Alongside historian of architecture Sébastien Radouan, the CommonLab group walked through the urban, political and social history of Bobigny, Pantin, Aubervilliers and La Courneuve. 
Sébastien Radouan is an associate lecturer at ENSA Paris La Villette, a member of the AHTTEP team of the AUSser laboratory, and a member of the Association pour un Musée du Logement Populaire or AMuLoP. His research focuses on the history of social housing, urban planning and heritage in the second half of the 20th century. Born and still living in Bobigny, he has carried out a number of research projects in the Seine-Saint-Denis region, including his doctoral thesis on the renewal of Saint-Denis's city centre.

September 6

Open rehearsal around Fajar by Adama Diop
The cohort attended an open rehearsal of Fajar by Adama Diop.
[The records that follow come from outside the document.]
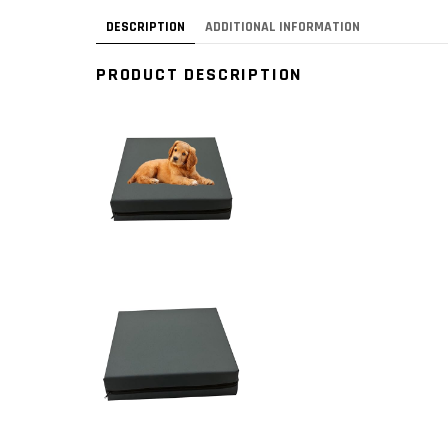
DESCRIPTION
ADDITIONAL INFORMATION
PRODUCT DESCRIPTION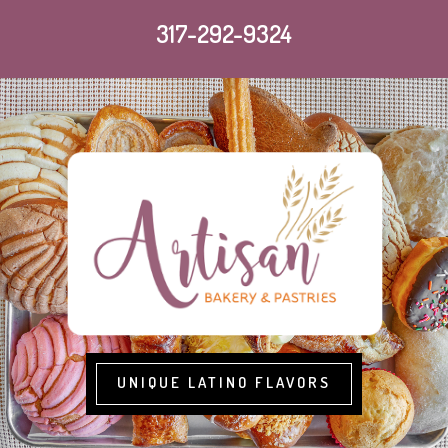
317-292-9324
UNIQUE LATINO FLAVORS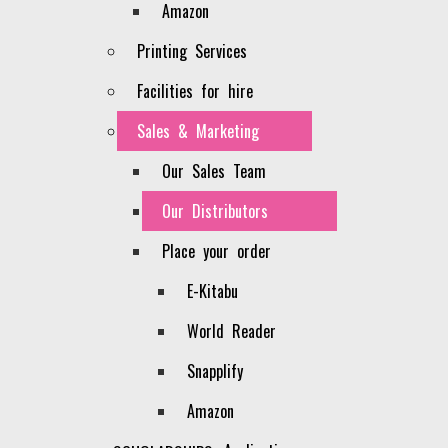
Amazon
Printing Services
Facilities for hire
Sales & Marketing
Our Sales Team
Our Distributors
Place your order
E-Kitabu
World Reader
Snapplify
Contact Us
Amazon
Head Office, Denis Pritt Road, Nairobi.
After twenty years living in Senegal, followed by twenty years in France, Adama Diop’s Fajar stems from his experience of otherness, seeking to evoke the complex realities and multiple individual destinies obscured by the term 'migrant'. 
Adama Diop is an actor and director born in Dakar, Senegal. He arrived in France in 2002 to train at the ENSAD in Montpellier and then at the CNSAD in Paris. His many experiences as an actor have led him to collaborate with the company Si Vous Pouviez Lécher Mon Cœur and Julien Gosselin, as well as with Tiago Rodrigues and Frank Castorf. Alongside his artistic activity, Adama Diop is involved in teaching and has founded an acting school in Dakar.

Conversation with Nadia Yala Kisukidi
The afternoon was dedicated to a conversation with Nadia Yala Kisukidi. The philosopher shared with the Lab artists her experience of otherness, her choice of fiction as a means of exploring her own identity, and the process that led her to write her first novel, La dissociation, in 2022. 
Nadia Yala Kisukidi is a French philosopher, writer and academic, who has re-examined the notion of "blackness" with its colonial implications in France and the rest of Europe. Also interested in contemporary art, she has been selected as one of two curators for the 2020 Yango Biennale in DRC. Kisukidi, who has written widely on French and African philosophy, published Bergson ou l'humanité créatrice in 2013 and a novel, La Dissociation, in 2022.

September 7

The morning was dedicated to a group exchange moderated by Virginie Dupray, where each artist had the opportunity to introduce his.her work.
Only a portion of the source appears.